Lifespans vary from 47 in 18th century America to 25 during the Roman Empire and 33 in modern Swaziland, Africa-no midlife crisis there. As my host during a 2004 trip to Kenya said, there is no middle trauma when you never had dreams to ruin or a future to crave.

Still, for those who survive four decades, the blues transcend culture and prosperity. A survey of 2 million people in several countries shows a consistent dip in life satisfaction between ages 40 and 50 regardless of socioeconomic or marital status, according to Scientific American. That's when responsibilities begin to trump recreation, and dreams are threatened by a chemical bath of duties.

All this makes age 40 a milestone-to-pass or millstone-to-grind. For some, it's paralyzing. Suicide in the age group has surged 20 percent among Americans since year 2000. The rate in my home county spiked 25 percent above the state average. Surely, God has more for us than such sorrow after we hit 40.

An Emerging Elder's Elixir
Scripture provides what secular society can't: esteem in aging. From Genesis to Revelation, youth is not a fleeting apex in development, but groundwork for bearing the image of God with ever-perfecting fidelity. A pure heart weds spiritual maturity. White hair is not a crown of groaning, but of glory (Proverbs 16:31). God values elders.

Harris says God's "great passion" is the rights, needs, and authority of the aging. Moderns might disdain the less vigorous, but He protects them (Leviticus 19:32). And Jesus granted special merit to elders by criticizing Pharisees who failed to give them dignity.

So the mid-life years are a transition to eldership. In Christ, diminishing physical properties and accelerating responsibilities are not a vice, but a form, molding us into the most influential vessel of God-the wise, righteous elder.

We move from self-absorption in the 20s to significance in the 40s and 50s by calibrating to God's view of life, not man's. Young adulthood may be about learning how, but midlife is about choosing what. As Italian poet Casare Pavese says, "From the moment you turn 40, you're responsible for your face." What does yours say? And mine?

"Rites of Passage," from the Rockies

So we took control of our faces last summer. We decided our 40th year contained a chance not to escape reality but find it again. About 2,500 miles and a few life-threatening experiences later, we discovered the water isn't so cold in middle age baptism.

One line from the chorus of our Tim McGraw theme song required something deeper than to traffic in testosterone. Those who live like they're dying don't just ride bulls or skydive. They speak sweeter than they ever have before. We decided the song, the Mishnah, and Scripture need not be the only letters defining our experience.
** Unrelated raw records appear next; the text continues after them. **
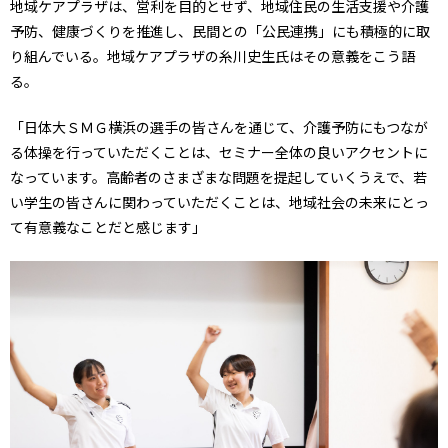
地域ケアプラザは、営利を目的とせず、地域住民の生活支援や介護
予防、健康づくりを推進し、民間との「公民連携」にも積極的に取
り組んでいる。地域ケアプラザの糸川史生氏はその意義をこう語
る。
「日体大ＳＭＧ横浜の選手の皆さんを通じて、介護予防にもつなが
る体操を行っていただくことは、セミナー全体の良いアクセントに
なっています。高齢者のさまざまな問題を提起していくうえで、若
い学生の皆さんに関わっていただくことは、地域社会の未来にとっ
て有意義なことだと感じます」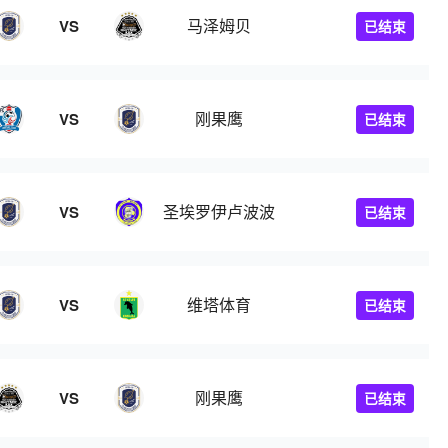
马泽姆贝
VS
已结束
刚果鹰
VS
已结束
圣埃罗伊卢波波
VS
已结束
维塔体育
VS
已结束
刚果鹰
VS
已结束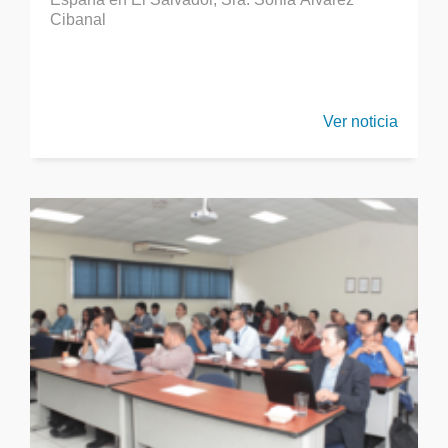
Cibanal
Ver noticia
We wrote to our 11 kids, and sealed the letters for them to read when they graduate from high school.

Writing our present and our hopes for their future manufactured a moment Father Time can't steal. A half-decade from now, they'll read in their present and our past. But in those pages we'll share something between generations-parallel rites of passage.

My letter said in part: "This letter went a few places with me. That's how I wanted to inaugurate middle age, with you on my mind and in my pocket."

Gregg Chenoweth is vice president for academic affairs at Olivet Nazarene University.